Extracted page text data:
════
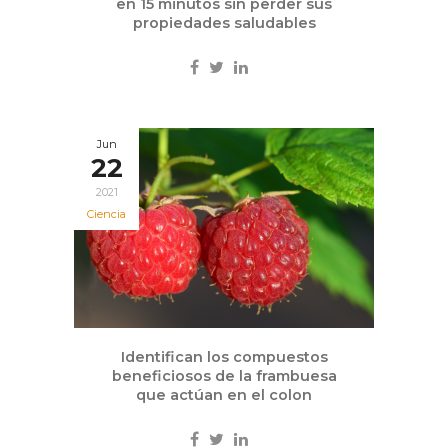
en 15 minutos sin perder sus
propiedades saludables
Jun
22
2021
Ciencia
Identifican los compuestos
beneficiosos de la frambuesa
que actúan en el colon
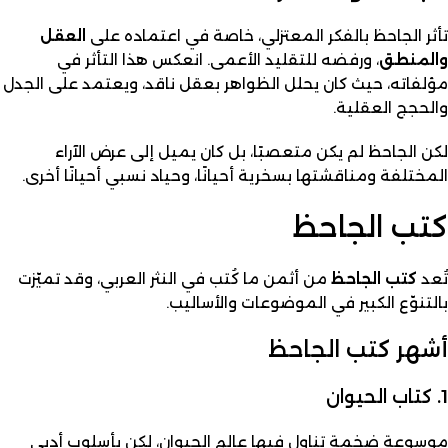
تأثر الجاحظ بالفكر المعتزلي، خاصة في اعتماده على
العقل
والمنطق
، ورفضه للتقليد الأعمى. انعكس هذا التأثر في
مؤلفاته، حيث كان يحلل الظواهر بعقل ناقد، ويعتمد على الجدل
والحجج العقلية.
لكن الجاحظ لم يكن متعصبًا، بل كان يميل إلى عرض الآراء
المختلفة ومناقشتها بسخرية أحيانًا، وحياد نسبي أحيانًا أخرى.
كتب الجاحظ
تُعد
كتب الجاحظ
من أثمن ما كُتب في النثر العربي، وقد تميّزت
بالتنوّع الكبير في الموضوعات والأساليب.
أشهر كتب الجاحظ
1. كتاب الحيوان
موسوعة ضخمة تناول فيها عالم الحيوان، لكن بأسلوب أدبي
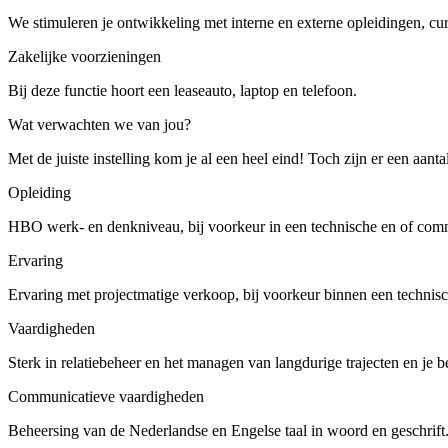
We stimuleren je ontwikkeling met interne en externe opleidingen, cur
Zakelijke voorzieningen
Bij deze functie hoort een leaseauto, laptop en telefoon.
Wat verwachten we van jou?
Met de juiste instelling kom je al een heel eind! Toch zijn er een aan
Opleiding
HBO werk- en denkniveau, bij voorkeur in een technische en of comme
Ervaring
Ervaring met projectmatige verkoop, bij voorkeur binnen een technisc
Vaardigheden
Sterk in relatiebeheer en het managen van langdurige trajecten en je be
Communicatieve vaardigheden
Beheersing van de Nederlandse en Engelse taal in woord en geschrift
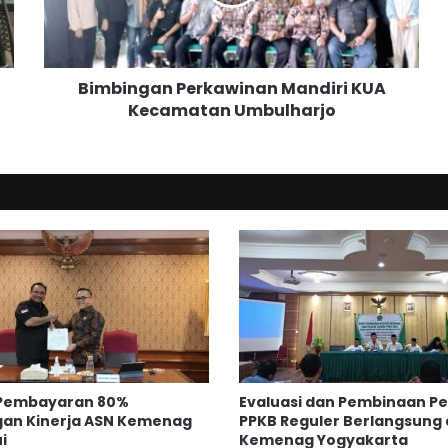
n
g
a
n
Bimbingan Perkawinan Mandiri KUA
P
Kecamatan Umbulharjo
e
r
k
a
w
i
n
a
n
M
a
n
d
i
 Pembayaran 80%
Evaluasi dan Pembinaan P
r
gan Kinerja ASN Kemenag
PPKB Reguler Berlangsung 
i
i
Kemenag Yogyakarta
K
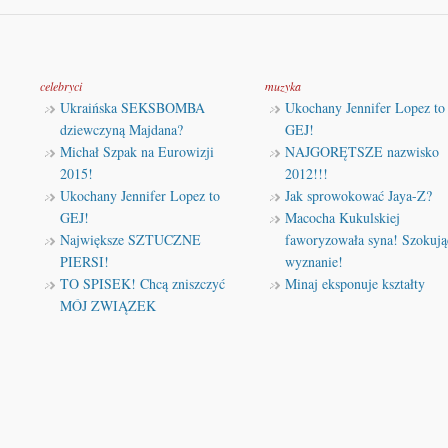
celebryci
muzyka
Ukraińska SEKSBOMBA
Ukochany Jennifer Lopez to
dziewczyną Majdana?
GEJ!
Michał Szpak na Eurowizji
NAJGORĘTSZE nazwisko
2015!
2012!!!
Ukochany Jennifer Lopez to
Jak sprowokować Jaya-Z?
GEJ!
Macocha Kukulskiej
Największe SZTUCZNE
faworyzowała syna! Szokują
PIERSI!
wyznanie!
TO SPISEK! Chcą zniszczyć
Minaj eksponuje kształty
MÓJ ZWIĄZEK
════
▶ About this exercise
Restate the data exactly, though only from the line that contains "Evaluasi dan Pembinaan P" through its last line, both ends included and with the pictures left out.

▶ Reply to the exercise
Evaluasi dan Pembinaan P
r
gan Kinerja ASN Kemenag
PPKB Reguler Berlangsung 
i
i
Kemenag Yogyakarta
K
celebryci
muzyka
Ukraińska SEKSBOMBA
Ukochany Jennifer Lopez to
dziewczyną Majdana?
GEJ!
Michał Szpak na Eurowizji
NAJGORĘTSZE nazwisko
2015!
2012!!!
Ukochany Jennifer Lopez to
Jak sprowokować Jaya-Z?
GEJ!
Macocha Kukulskiej
Największe SZTUCZNE
faworyzowała syna! Szokują
PIERSI!
wyznanie!
TO SPISEK! Chcą zniszczyć
Minaj eksponuje kształty
MÓJ ZWIĄZEK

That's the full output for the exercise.